テルさん:産後って家にいることも多いし、ノーメイクで髪もボサボサだったりするじゃないですか。僕は、亜耶のことを「干物女だな」と思ったことがあったんですよ。それが関係を修復して、例えば夜の営みが増えていくと、家の中でもきれいでいようみたいな亜耶の変化があって、それを見て「かわいいな」と思う瞬間が増えたり。段階を経て魅力的に感じるようになってきたのはあるかもしれません。
あと、亜耶のことを母親として見なくなったというのもあります。

家族

――母親として見ないように意識したということですか?

テルさん:僕の場合はまず、子どもを子どもとして見なくなったんです。2人の子どもたちのことは、友達くらいの感覚で接しています。体は小さいし確かに子どもだけど、子ども扱いするのではなく一個人として扱っています。そうすると、必然的に亜耶のことを母親として見なくなるんです。これは僕だけの感覚かもしれないけど。
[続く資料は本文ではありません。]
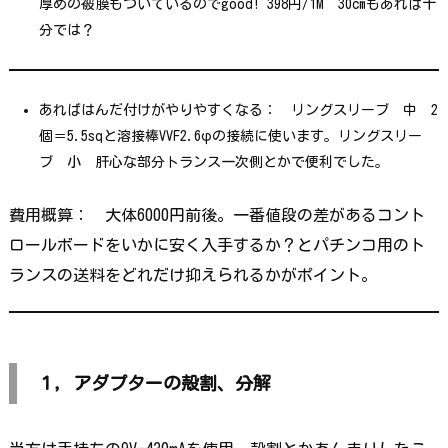
厚めの被膜もついているのでgood! 398円/1M 30cmもあれば十
分では？
あればはんだ付けがやりやすくなる： リングスリーブ 中 2
個＝5.5sqと溶接棒VVF2.6φの接続に使います。リングスリー
ブ 小 肝心な部分トランス一次側とかで便利でした。
費用概算： 大体6000円前後。
一番値段の差があるコント
ロールボードをいかに安く入手するか？とパチンコ用のト
ランスの送料をどれだけ抑えられるかがポイント。
１，アダプターの殻割、分解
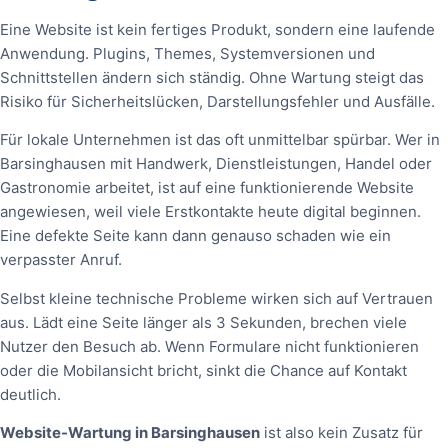
Eine Website ist kein fertiges Produkt, sondern eine laufende
Anwendung. Plugins, Themes, Systemversionen und
Schnittstellen ändern sich ständig. Ohne Wartung steigt das
Risiko für Sicherheitslücken, Darstellungsfehler und Ausfälle.
Für lokale Unternehmen ist das oft unmittelbar spürbar. Wer in
Barsinghausen mit Handwerk, Dienstleistungen, Handel oder
Gastronomie arbeitet, ist auf eine funktionierende Website
angewiesen, weil viele Erstkontakte heute digital beginnen.
Eine defekte Seite kann dann genauso schaden wie ein
verpasster Anruf.
Selbst kleine technische Probleme wirken sich auf Vertrauen
aus. Lädt eine Seite länger als 3 Sekunden, brechen viele
Nutzer den Besuch ab. Wenn Formulare nicht funktionieren
oder die Mobilansicht bricht, sinkt die Chance auf Kontakt
deutlich.
Website-Wartung in Barsinghausen
ist also kein Zusatz für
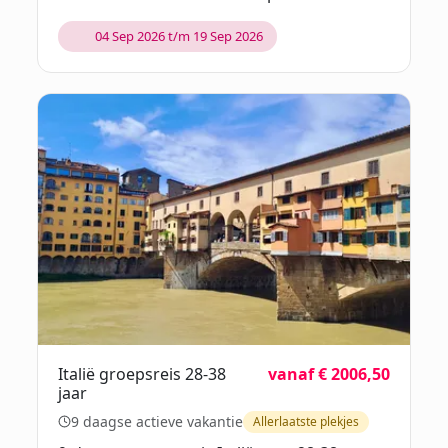
04 Sep 2026 t/m 19 Sep 2026
Italië groepsreis 28-38
vanaf € 2006,50
jaar
9 daagse actieve vakantie
Allerlaatste plekjes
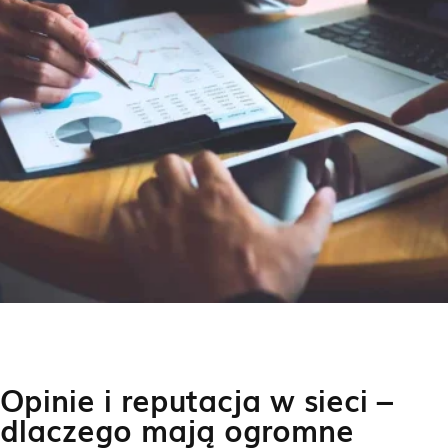
Opinie i reputacja w sieci –
dlaczego mają ogromne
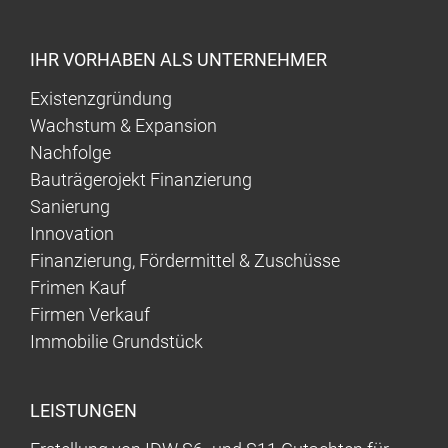
IHR VORHABEN ALS UNTERNEHMER
Existenzgründung
Wachstum & Expansion
Nachfolge
Bauträgerojekt Finanzierung
Sanierung
Innovation
Finanzierung, Fördermittel & Zuschüsse
Frimen Kauf
Firmen Verkauf
Immobilie Grundstück
LEISTUNGEN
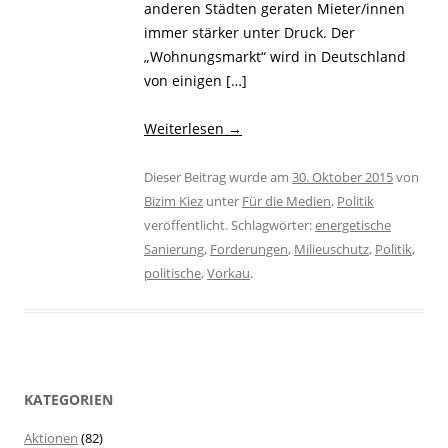
anderen Städten geraten Mieter/innen
immer stärker unter Druck. Der
„Wohnungsmarkt“ wird in Deutschland
von einigen […]
Weiterlesen
→
Dieser Beitrag wurde am
30. Oktober 2015
von
Bizim Kiez
unter
Für die Medien
,
Politik
veröffentlicht. Schlagwörter:
energetische
Sanierung
,
Forderungen
,
Milieuschutz
,
Politik
,
politische
,
Vorkau
.
KATEGORIEN
Aktionen
(82)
子どもを子どもとして見ると、どうしても亜耶が“ママ”という感じになりますよね。でも今は、亜耶のことを母親として見ることがなくなって、一人の女性として見ています。

亜耶さん:夫婦関係が悪くなってから、子どもはもう欲しくないと思っていたけど、仲良くなりだしてからもう一人ほしいという気持ちになったんです。でも、また産後にテルがいない時間が増えるのかな? とか、ワンオペに加えて上の子がいるのも不安でした。でも、コロナ禍の出産になり、テルが家にいるという安心感があって、その中でお互いに向き合えたのは大きかったですね。

テルさん:それまで住んでいたのは小さいマンションだったので、二人目が生まれる年に家を買ったんです。そのタイミングでコロナになったので、狭いマンションで4人で引きこもるより一軒家で過ごしてゆとりが持てたのかなと。あと、ライフワークバランスが整い始めたのもその時期ですね。

亜耶さん:今は、テルが6時半に子どものお迎えに行ってくれるんです。以前は毎日12時過ぎて帰ってくるとか、タクシーじゃなきゃ帰れないとかだったのに。

テルさん:今は、お迎えは基本的には僕がやっています。すごい変化しましたね。

夫婦出典:stock.adobe.com

これまで、たくさんのご夫婦にインタビューをしてきましたが、セックスレスについてここまで語っていただけたのはテルさん、亜耶さんご夫婦が初めて。多くの人たちが悩んでいるテーマであること、乗り越えてきたという経験をされたからこそ、誰かの役に立つのなら、とお話しくださいました。きっと、それぞれの立場の気持ちを「わかる」と感じながら読み進めた方が多いのではないでしょうか。結婚、出産といろいろなことが起こる中で、“一緒に乗り越えていく”ことが夫婦なのだなと感じるお話でした。